Why do you dismiss the game of chess so lightly?
OK, maybe chess is not sufficiently complex
but I think it is a reasonable hunch to say
every proof in any finite axiomatic system can be reduced
to finding the correct move in some position in the game of GO.
If this seems outlandish
don't forget that Conway has shown
that his game of LIFE is sufficiently complex
that it can produce a Turing machine.
I don't think its a matter of complexity, but one of "proof" and knowing all the statements within the system using the system itself, the validity of an axiomatic system to be "complete" in that sense. Something beyond the system is needed, and then the incompleteness is encountered again.
I can't really illustrate using your chess analogy effectively off the top of my head, maybe someone else will.
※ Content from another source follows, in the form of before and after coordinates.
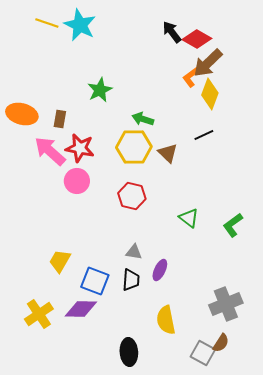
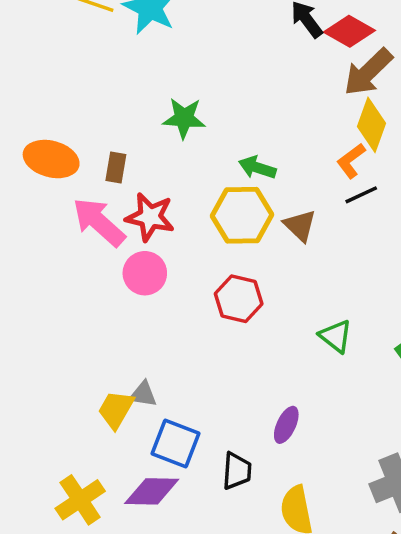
orange L-shape: (191, 77) -> (351, 161), moved
green star: (100, 90) -> (184, 118), turned 30
gray triangle: (134, 252) -> (143, 394), moved
black trapezoid: (131, 280) -> (237, 471), moved

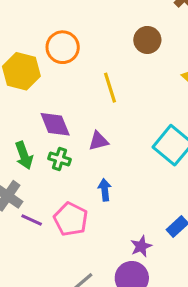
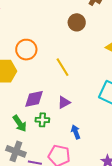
brown circle: (147, 40) -> (77, 22), moved
purple diamond: (55, 124) -> (34, 99), turned -65

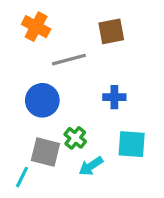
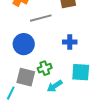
green cross: (75, 138) -> (45, 68), turned 32

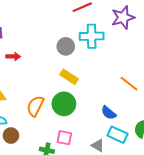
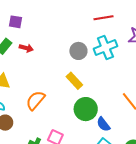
cyan cross: (92, 36) -> (105, 47), turned -35
green circle: (64, 104) -> (86, 109), moved

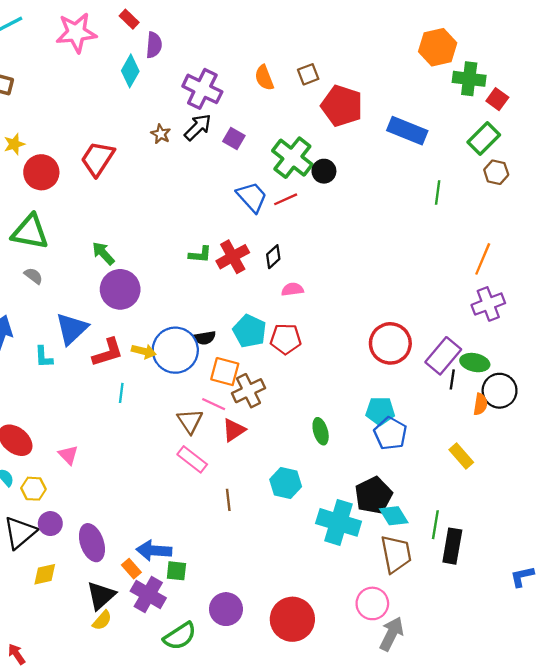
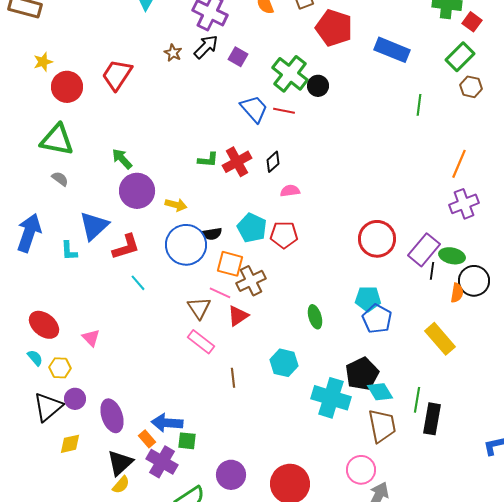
red line: (286, 199) -> (284, 111), turned 35
yellow arrow: (144, 351) -> (176, 205), moved
cyan line: (121, 393) -> (138, 283), turned -48
yellow rectangle: (461, 456) -> (440, 339), size x1.4

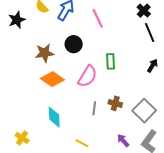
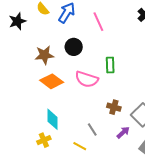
pink semicircle: (87, 76) -> (87, 79), turned 75
gray line: (94, 108) -> (92, 129), moved, turned -40
yellow cross: (22, 138) -> (44, 140), moved, turned 32
purple arrow: (123, 140) -> (123, 132), moved, turned 88

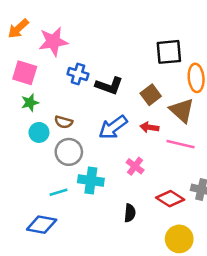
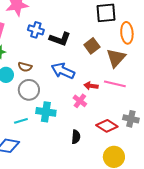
brown triangle: (182, 110) -> (116, 58), turned 30
blue arrow: (113, 127) -> (63, 71), turned 60
red arrow: (149, 127) -> (91, 86), moved

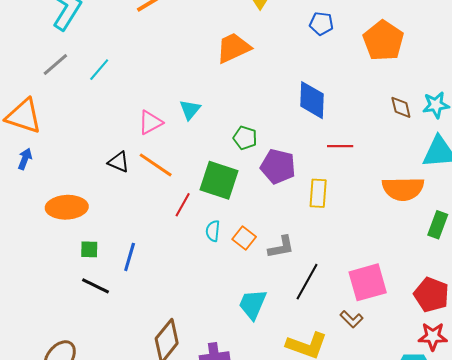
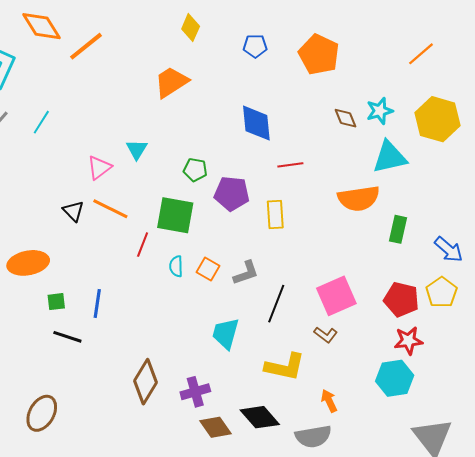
black triangle: (119, 162) -> (73, 211), turned 30

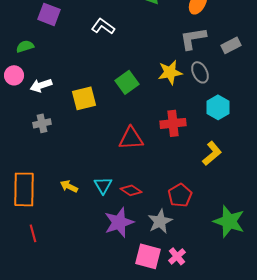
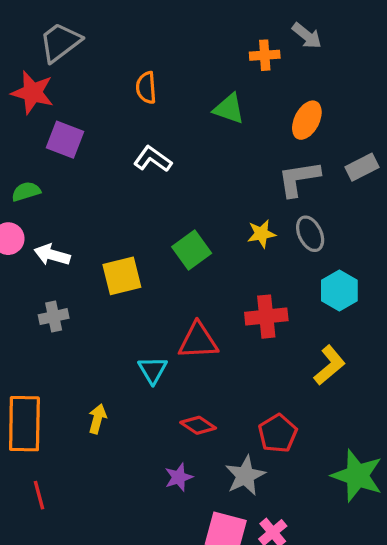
gray rectangle: (231, 45) -> (362, 167), moved
yellow star: (170, 72) -> (261, 234), size x0.7
white arrow: (41, 85) -> (52, 255), turned 35
cyan triangle: (103, 185) -> (153, 370), moved
yellow arrow: (69, 186) -> (97, 419), turned 78
purple star: (119, 222) -> (179, 477), size x0.6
It's certainly possible for a game to be complex enough to embed mathematics in. If so, however, the interest in the game would be due primarily to the fact that you can embed mathematics in it, not for the game itself. (Well, the game might be interesting or entertaining as a technical problem anyway, but you had asked why Gödel's incompleteness theorem is considered profound. I don't think any analysis of chess or Go or whatever could be considered profound -- again, unless you could embed something of independent interest in it, in which case that would be the reason for considering the result to be profound.)
Incidentally, I don't think that Go is complex enough for what you're suggesting, since it's played on a finite board, unlike Conway's game of life. (I would guess that Go might be PSPACE-complete, which is pretty complicated, but nowhere near complicated enough to embed a universal Turing machine in.)